The MOEES scale data evaluated by principal components analysis showed excellent agreement with published three-subscale factor model. The Self-Evaluative subscale showed significant correlation with average daily pain rating.
Grip dynamometry results were 30.9 kg for the left hand and 32.1 kg for the right hand. Regression model showed that right-hand grip was predicted by MOEES Self-Evaluative subscale score, fatigue, and gender.

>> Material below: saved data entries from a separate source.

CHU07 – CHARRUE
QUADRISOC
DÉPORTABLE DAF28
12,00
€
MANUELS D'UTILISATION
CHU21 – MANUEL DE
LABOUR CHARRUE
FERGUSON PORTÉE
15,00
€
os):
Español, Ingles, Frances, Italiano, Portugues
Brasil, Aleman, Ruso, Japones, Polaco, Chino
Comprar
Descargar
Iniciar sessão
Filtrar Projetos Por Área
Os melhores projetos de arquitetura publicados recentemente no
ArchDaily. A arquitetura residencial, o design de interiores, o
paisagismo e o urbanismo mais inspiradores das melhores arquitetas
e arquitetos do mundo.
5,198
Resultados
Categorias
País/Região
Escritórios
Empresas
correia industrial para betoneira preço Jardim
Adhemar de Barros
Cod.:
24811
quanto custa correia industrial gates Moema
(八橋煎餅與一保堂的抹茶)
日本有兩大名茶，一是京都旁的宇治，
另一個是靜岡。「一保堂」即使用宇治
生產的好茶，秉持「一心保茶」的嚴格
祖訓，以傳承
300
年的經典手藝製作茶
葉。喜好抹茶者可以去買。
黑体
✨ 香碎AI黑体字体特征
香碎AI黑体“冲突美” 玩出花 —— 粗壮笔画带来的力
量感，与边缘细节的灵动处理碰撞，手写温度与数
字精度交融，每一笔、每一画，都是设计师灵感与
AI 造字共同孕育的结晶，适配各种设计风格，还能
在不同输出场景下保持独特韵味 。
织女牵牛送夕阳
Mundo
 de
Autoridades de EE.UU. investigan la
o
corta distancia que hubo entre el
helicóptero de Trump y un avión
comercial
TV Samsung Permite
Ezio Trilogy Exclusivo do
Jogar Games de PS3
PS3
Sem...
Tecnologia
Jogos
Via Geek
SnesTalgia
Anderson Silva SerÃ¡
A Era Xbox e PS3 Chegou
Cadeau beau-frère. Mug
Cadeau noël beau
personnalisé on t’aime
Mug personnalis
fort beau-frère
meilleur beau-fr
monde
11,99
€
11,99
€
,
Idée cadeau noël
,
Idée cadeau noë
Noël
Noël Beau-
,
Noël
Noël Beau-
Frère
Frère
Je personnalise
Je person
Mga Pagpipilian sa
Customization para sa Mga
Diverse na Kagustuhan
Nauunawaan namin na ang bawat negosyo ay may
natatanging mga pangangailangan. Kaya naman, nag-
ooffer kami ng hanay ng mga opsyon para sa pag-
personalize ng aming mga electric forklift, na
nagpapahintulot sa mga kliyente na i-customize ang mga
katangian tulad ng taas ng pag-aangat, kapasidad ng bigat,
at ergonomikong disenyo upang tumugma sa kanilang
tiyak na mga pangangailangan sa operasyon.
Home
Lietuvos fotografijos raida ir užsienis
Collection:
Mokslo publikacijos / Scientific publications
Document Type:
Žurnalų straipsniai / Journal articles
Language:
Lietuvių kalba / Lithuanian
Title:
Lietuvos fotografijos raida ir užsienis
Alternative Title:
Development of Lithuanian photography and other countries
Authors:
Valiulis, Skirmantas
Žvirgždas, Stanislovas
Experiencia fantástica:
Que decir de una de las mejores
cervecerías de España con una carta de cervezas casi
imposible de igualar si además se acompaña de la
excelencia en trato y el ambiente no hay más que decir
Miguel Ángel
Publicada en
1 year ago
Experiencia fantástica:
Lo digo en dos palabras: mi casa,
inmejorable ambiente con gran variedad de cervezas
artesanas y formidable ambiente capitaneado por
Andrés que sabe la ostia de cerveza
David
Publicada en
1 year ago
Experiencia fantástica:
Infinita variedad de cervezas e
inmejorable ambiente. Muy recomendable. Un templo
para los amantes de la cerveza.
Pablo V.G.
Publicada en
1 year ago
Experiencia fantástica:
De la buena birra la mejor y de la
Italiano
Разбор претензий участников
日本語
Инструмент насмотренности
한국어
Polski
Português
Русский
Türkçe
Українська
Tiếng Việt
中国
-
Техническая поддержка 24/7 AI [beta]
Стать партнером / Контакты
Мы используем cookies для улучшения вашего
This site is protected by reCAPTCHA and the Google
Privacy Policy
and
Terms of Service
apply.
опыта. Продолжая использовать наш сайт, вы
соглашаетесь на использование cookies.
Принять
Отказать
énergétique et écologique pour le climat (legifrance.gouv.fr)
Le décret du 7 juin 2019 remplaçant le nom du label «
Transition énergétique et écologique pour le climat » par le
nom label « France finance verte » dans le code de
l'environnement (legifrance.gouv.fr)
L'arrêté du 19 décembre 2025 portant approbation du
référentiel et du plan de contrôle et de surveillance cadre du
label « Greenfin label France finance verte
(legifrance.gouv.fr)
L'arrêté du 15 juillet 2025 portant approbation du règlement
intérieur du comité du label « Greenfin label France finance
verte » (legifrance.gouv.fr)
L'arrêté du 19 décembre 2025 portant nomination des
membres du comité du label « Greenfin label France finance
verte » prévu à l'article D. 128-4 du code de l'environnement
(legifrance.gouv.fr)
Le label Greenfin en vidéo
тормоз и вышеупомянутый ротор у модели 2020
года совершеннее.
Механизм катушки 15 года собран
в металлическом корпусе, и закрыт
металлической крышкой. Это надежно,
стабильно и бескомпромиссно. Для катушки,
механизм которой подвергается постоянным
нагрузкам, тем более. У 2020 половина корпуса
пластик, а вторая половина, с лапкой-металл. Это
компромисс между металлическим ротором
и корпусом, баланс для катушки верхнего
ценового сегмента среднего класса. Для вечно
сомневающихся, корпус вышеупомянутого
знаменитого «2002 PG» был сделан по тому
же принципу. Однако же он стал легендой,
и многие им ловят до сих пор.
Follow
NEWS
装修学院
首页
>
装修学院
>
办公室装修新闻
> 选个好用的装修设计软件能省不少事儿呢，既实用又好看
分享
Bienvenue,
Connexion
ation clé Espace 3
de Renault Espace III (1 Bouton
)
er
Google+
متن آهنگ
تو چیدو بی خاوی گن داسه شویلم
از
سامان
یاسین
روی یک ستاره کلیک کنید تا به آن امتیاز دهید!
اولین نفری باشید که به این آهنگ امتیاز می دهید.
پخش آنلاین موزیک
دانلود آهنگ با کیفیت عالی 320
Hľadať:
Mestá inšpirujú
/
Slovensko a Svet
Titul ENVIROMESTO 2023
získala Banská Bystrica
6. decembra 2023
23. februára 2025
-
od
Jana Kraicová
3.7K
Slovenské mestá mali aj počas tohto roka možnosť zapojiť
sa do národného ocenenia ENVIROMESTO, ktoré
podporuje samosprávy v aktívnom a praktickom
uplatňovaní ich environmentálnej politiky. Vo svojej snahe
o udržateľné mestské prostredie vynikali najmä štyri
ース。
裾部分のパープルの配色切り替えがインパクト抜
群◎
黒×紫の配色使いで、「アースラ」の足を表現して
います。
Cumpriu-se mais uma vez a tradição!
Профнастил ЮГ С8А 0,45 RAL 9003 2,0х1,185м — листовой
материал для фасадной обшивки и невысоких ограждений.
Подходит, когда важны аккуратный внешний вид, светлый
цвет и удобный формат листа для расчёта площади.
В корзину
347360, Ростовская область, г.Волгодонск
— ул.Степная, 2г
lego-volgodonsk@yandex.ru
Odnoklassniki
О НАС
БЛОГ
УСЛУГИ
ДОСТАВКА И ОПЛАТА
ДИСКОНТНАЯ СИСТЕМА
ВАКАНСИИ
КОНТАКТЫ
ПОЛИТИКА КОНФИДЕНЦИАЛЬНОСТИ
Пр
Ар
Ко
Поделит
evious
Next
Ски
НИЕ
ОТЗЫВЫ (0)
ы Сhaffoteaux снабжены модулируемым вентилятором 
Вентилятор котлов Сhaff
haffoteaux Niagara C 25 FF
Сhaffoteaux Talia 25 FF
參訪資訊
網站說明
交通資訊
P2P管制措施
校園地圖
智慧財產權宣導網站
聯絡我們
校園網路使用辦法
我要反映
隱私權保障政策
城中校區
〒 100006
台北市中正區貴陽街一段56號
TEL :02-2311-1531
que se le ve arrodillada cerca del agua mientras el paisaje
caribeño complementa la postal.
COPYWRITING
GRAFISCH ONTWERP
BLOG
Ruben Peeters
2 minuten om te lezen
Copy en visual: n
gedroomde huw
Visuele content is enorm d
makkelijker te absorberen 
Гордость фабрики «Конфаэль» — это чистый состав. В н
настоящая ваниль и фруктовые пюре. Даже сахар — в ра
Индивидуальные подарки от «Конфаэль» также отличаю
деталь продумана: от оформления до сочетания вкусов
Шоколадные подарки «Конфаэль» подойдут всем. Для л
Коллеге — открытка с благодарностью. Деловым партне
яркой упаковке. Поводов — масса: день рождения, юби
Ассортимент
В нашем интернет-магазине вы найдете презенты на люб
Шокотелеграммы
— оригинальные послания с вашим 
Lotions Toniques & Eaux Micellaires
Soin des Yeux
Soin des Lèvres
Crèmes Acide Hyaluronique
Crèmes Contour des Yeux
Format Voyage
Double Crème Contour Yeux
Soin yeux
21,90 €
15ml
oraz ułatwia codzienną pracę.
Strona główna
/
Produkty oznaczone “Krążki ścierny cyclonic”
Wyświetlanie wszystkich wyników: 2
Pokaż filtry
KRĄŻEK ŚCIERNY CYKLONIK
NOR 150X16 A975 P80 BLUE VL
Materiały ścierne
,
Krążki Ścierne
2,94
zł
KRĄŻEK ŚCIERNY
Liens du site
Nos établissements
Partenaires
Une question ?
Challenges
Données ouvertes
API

According to Dr. Bierner and colleagues, their initial study showed a relatively healthy sample, with GNDS disability scores lower than other published studies. Average grip strength was within normal limits for age and gender. The 2MWT was negatively correlated with GNDS total score and all IPA subscales. As expected, subjects who were able to walk greater distances had less perceived disability and greater autonomy and participation in their daily activities.
Subjects’ pain ratings correlated with multiple questionnaire scores, including the GNDS total score (reflecting perceived MS disability), the MOEES self-evaluative subscale, and all IPA subscales except work/education. Pain appears to affect one’s self evaluation, sense of disability, autonomy, and participation in daily activities.
According to the researchers, the three MOEES subscales (physical, social, and self-evaluative outcome expectations) appear valid. Principal component analysis of the MOEES responses from the 46 subjects revealed three factors that matched 13 of the 15 (86.7%) original questions used in the study validation. Question 9 (ie, “Exercise will aid in weight control”) and Question 13 (ie, “Exercise will increase my mental alertness”) were the two mismatches. The researchers noted that mean values from each subscale nearly matched those values published in the original MOEES validation paper.